▸ EXERCISE DIRECTIONS:
Give the line with "See the attached" again, along with every line below it to the end of the records, word for word.

▸ INFORMATION:
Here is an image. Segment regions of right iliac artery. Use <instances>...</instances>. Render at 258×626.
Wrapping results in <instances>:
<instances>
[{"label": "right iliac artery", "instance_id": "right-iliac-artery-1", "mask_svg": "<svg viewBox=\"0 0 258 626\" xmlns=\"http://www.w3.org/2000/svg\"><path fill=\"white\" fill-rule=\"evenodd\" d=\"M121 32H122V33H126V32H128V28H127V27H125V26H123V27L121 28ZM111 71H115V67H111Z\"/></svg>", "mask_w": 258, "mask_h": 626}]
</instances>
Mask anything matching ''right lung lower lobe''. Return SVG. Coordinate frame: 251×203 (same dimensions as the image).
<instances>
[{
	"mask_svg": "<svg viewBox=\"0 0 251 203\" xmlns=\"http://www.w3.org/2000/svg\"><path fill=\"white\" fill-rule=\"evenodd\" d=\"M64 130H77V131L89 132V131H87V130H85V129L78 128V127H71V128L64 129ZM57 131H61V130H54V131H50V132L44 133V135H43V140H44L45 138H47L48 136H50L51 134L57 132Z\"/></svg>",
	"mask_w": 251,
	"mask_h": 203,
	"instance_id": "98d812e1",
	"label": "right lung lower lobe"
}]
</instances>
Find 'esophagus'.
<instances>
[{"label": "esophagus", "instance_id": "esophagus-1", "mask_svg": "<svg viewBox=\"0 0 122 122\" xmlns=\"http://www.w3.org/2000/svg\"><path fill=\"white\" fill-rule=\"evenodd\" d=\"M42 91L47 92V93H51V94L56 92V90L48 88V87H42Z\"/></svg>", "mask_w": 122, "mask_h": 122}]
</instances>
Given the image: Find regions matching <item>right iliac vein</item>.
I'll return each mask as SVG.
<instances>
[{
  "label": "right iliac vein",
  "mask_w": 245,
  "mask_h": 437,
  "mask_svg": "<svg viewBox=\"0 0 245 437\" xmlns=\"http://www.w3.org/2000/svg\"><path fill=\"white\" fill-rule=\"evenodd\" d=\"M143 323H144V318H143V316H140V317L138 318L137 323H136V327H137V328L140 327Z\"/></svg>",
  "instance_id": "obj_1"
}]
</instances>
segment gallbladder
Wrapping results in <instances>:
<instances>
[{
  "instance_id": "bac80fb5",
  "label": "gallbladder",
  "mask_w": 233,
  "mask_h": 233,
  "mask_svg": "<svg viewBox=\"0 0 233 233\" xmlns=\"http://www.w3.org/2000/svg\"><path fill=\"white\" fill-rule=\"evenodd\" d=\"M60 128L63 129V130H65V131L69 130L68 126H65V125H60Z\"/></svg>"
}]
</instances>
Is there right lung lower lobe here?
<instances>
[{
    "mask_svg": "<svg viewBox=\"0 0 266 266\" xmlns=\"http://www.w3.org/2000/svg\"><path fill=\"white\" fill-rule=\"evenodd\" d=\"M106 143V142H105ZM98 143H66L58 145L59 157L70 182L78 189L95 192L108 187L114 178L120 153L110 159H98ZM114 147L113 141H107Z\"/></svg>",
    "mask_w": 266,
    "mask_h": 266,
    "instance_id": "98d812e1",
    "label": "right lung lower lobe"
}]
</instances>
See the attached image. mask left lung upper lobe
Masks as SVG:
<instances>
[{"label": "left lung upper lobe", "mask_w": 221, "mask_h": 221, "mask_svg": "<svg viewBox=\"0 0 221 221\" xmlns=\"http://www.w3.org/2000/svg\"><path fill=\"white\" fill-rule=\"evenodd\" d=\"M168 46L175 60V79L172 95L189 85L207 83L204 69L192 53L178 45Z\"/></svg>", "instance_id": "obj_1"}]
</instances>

▸ WRITTEN REPLY:
See the attached image. mask left lung upper lobe
Masks as SVG:
<instances>
[{"label": "left lung upper lobe", "mask_w": 221, "mask_h": 221, "mask_svg": "<svg viewBox=\"0 0 221 221\" xmlns=\"http://www.w3.org/2000/svg\"><path fill=\"white\" fill-rule=\"evenodd\" d=\"M168 46L175 60V79L172 95L189 85L207 83L204 69L192 53L178 45Z\"/></svg>", "instance_id": "obj_1"}]
</instances>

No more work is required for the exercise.